Wilma Herzog, Gerolstein

Mit kräftigem Flügelschlag erhob sich der Rabe von seinem hohen Nistbaum im Felsterrain des Heiligensteins, flog mit ruhigem Flügelschlag über das Schloss hinweg, dessen Schiefer gedeckte Türme in der Mittagssonne gleißten. Er drehte einen Bogen vor der Munterley, dem schroff aufragenden Korallenriff, das sich jetzt durch Ginsterbüsche gelb betupft darbot, kam zurück über der silbrig schimmernden Kyll und kreuzte mit wenigen starken Flügelschlägen das mit Mauern und Türmen umwallte Städtchen, das sich mit geschindelten Hausdächern und Stroh gedeckten Scheunen wie ein Nest an den Burgfelsen unterm Schloss schmiegte. Dann ließ er sich mit Flügelrauschen mitten darin am ummauerten Sauerbrunnen nieder. Einen Steinwurf entfernt lehnte sich gerade Meister Christian zufrieden gegen seine zweiflügelige Haustür. Genüsslich nagte er einen Fasanenschenkel blank, brach den Knochen entzwei, lauschte dem feinen Splittern, warf dann die Teile in hohem Bogen in den Garten nebenan. Dahinter im Stall stand seit ein paar Monaten das beste Pferd weit und breit, sein edles schwarzes Vollblut.
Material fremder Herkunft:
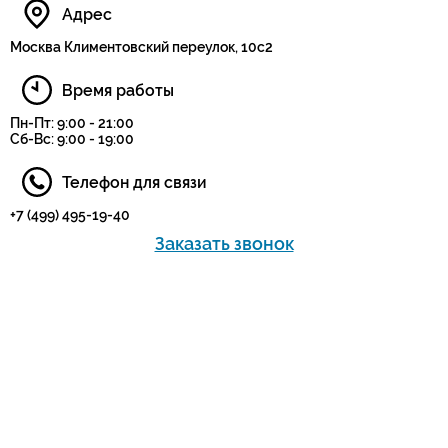
Адрес
Москва Климентовский переулок, 10с2
Время работы
Пн-Пт: 9:00 - 21:00
Сб-Вс: 9:00 - 19:00
Телефон для связи
+7 (499) 495-19-40
Заказать звонок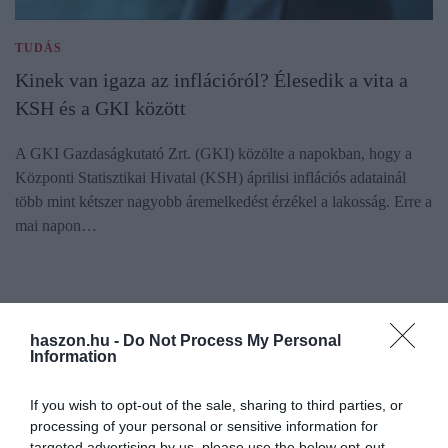
TUDÁS
Kinek van igaza az inflációról? Élesedik a vita a
KSH és a GKI között
A GKI Gazdaságkutató Zrt. (GKI) közölte a napokban, hogy a
Központi Statisztikai Hivatal (KSH) áprilisi inflációs adatainál
több mint kétszer nagyobb áremelkedést érzékel a lakosság. Erre a
mai napon…
haszon.hu -
Do Not Process My Personal
Information
If you wish to opt-out of the sale, sharing to third parties, or
processing of your personal or sensitive information for
targeted advertising by us, please use the below opt-out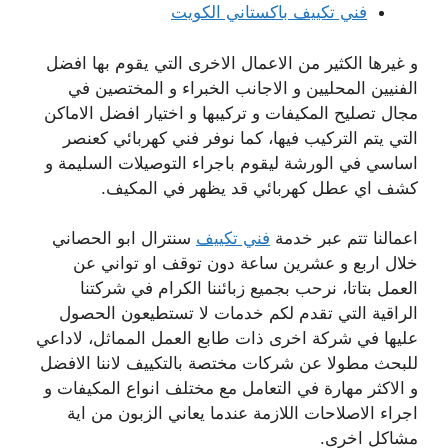
فني تكييف باكستاني الكويت
و غيرها الكثير من الاعمال الاخرى التي يقوم بها افضل
الفنيين المحليين و الاجانب الخبراء و المختصين في
مجال تصليح المكيفات و تركيبها و اختيار افضل الاماكن
التي يتم التركيب فيها، كما نوفر فني كهربائي كعنصر
اساسي في الورشة ليقوم باجراء التوصيلات السليمة و
كشف اي عطل كهربائي قد يظهر في المكيف.
اعمالنا تتم عبر خدمة
فني تكييف
سنترال ابو الحصاني
خلال اربع و عشرين ساعة دون توقف او تواني عن
العمل بتاتا، نرحب بجميع زبائننا الكرام في شركتنا
الراقية التي تقدم لكم خدمات لا تستطيعون الحصول
عليها في شركة اخرى ذات طابع العمل المماثل، لاداعي
للبحث مطولا عن شركات مختصة بالتكييف لاننا الافضل
و الاكثر مهارة في التعامل مع مختلف انواع المكيفات و
اجراء الاصلاحات اللازمة عندما يعاني الزبون من اية
مشاكل اخرى.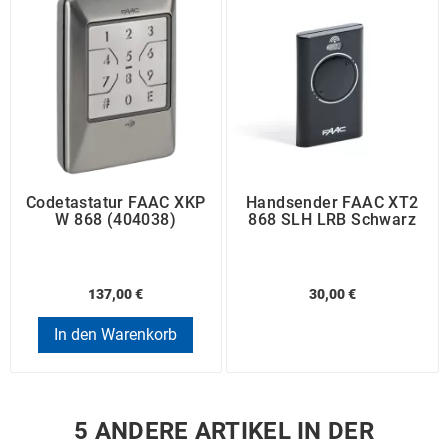
Codetastatur FAAC XKP
Handsender FAAC XT2
W 868 (404038)
868 SLH LRB Schwarz
137,00 €
30,00 €
In den Warenkorb
5 ANDERE ARTIKEL IN DER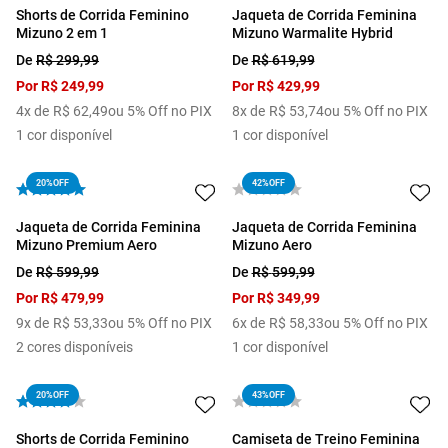
Shorts de Corrida Feminino
Jaqueta de Corrida Feminina
Mizuno 2 em 1
Mizuno Warmalite Hybrid
De
R$
299
,
99
De
R$
619
,
99
Por
R$
249
,
99
Por
R$
429
,
99
4
x de
R$
62
,
49
ou 5% Off no PIX
8
x de
R$
53
,
74
ou 5% Off no PIX
1
cor disponível
1
cor disponível
20%
OFF
42%
OFF
Jaqueta de Corrida Feminina
Jaqueta de Corrida Feminina
Mizuno Premium Aero
Mizuno Aero
De
R$
599
,
99
De
R$
599
,
99
Por
R$
479
,
99
Por
R$
349
,
99
9
x de
R$
53
,
33
ou 5% Off no PIX
6
x de
R$
58
,
33
ou 5% Off no PIX
2
cores disponíveis
1
cor disponível
20%
OFF
43%
OFF
Shorts de Corrida Feminino
Camiseta de Treino Feminina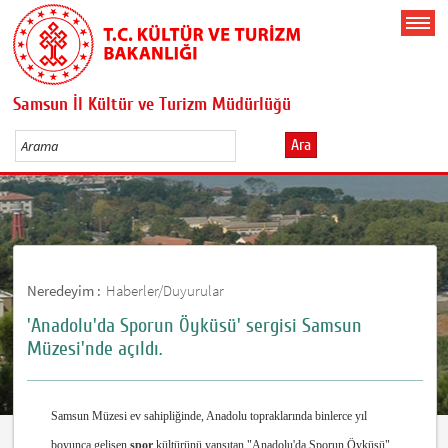
Samsun İl Kültür ve Turizm Müdürlüğü
Ara
Neredeyim :
Haberler/Duyurular
'Anadolu'da Sporun Öyküsü' sergisi Samsun
Müzesi'nde açıldı.
Samsun Müzesi ev sahipliğinde, Anadolu topraklarında binlerce yıl
boyunca gelişen
spor
kültürünü yansıtan "Anadolu'da Sporun Öyküsü"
Das brauchte er auch. Denn seine Arbeit erforderte raschen Einsatz mitsamt den diversen Gerätschaften, bis nach Blankenheim, Meister Christian war der Henker von Gerolstein.

Zwölf Jahre schon tobte dieser unselige Krieg im Land und in mancher Gasse des Städtchens waren Häuser von hungrigen Landsknechten die ihren Sold nicht erhalten hatten, geplündert und gebrandschatzt worden. Am Tag zuvor erst hatte es die Mühle getroffen, die unten an der Kyll, außerhalb des Mühlentors und der Stadtmauer lag.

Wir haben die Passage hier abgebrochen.